The news was posted by the Lawfare Project, a pro-Israel NGO, on X on Monday, with a snippet of the official court opinion. The full opinion was not immediately accessible.
According to Toronto.com, DeLuca took issue with two Instagram posts by the local business Foodbenders, which had been the focus of controversy after the owner, Kimberly Hawkins, posted anti-Israel messages in the window of her store. These included a sign that said “F–k Mossad, IDF, BIBI,” according to the Canadian Jewish News. Online, Hawkins posted “#zionistsnotwelcome.”
We congratulate Canadian-Israeli interior designer & public figure Shai DeLuca on winning a defamation lawsuit against Foodbenders' Kim Hawkins.This case is a clear example that words, particularly defamatory and hateful ones, do have consequences. pic.twitter.com/kdKd71H7A1
— CIJA (@CIJAinfo) December 25, 2023
Hawkins was charged for violating Toronto’s Municipal Code, which forbids discrimination on the basis of “race, ancestry, place of origin, colour, ethnic origin, citizenship, creed, sex, sexual orientation, gender identity, gender expression, age, marital status, family status, or disability.”
Several delivery apps, including Uber Eats, Doordash, Ritual, and Square, cut ties with Foodbenders amid the controversy.
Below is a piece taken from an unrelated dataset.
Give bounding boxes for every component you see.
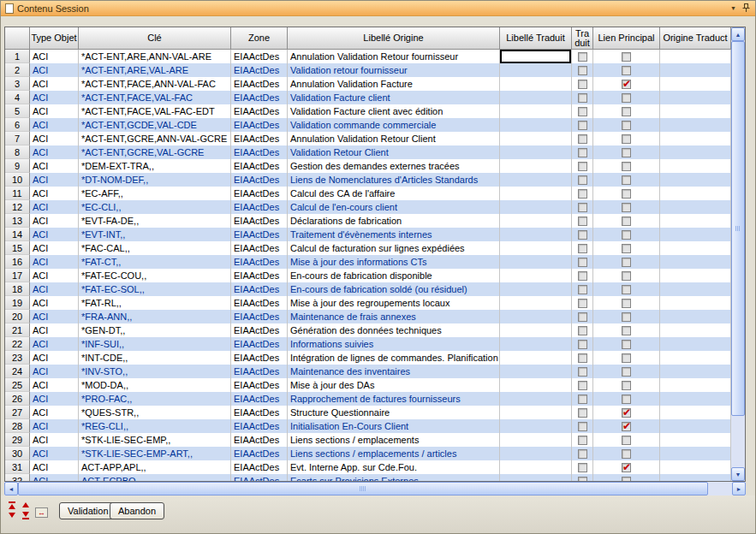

The store was also vandalized, including with a spray-painted star of David on its door.
Case has gone on for years, restaurant has since closed
The defamation case has dragged on since 2020, with an initial victory for Hawkins, who nevertheless, under the weight of the cases and controversy, announced in 2021 that she was closing the store. “Foodbenders was my entire life,” she wrote online. “But it has to be over now. My heart is broken.”
According to a statement shared on social media in the name of a member of DeLuca’s legal team, the judge found that “Foodbenders maliciously and unfairly defamed Mr. DeLuca without justification.”
“These kinds of statements,” the judge apparently said, “not only affect people’s reputations, but they also contribute to prejudice, antisemitism and intolerance and have the potential to incite violence.”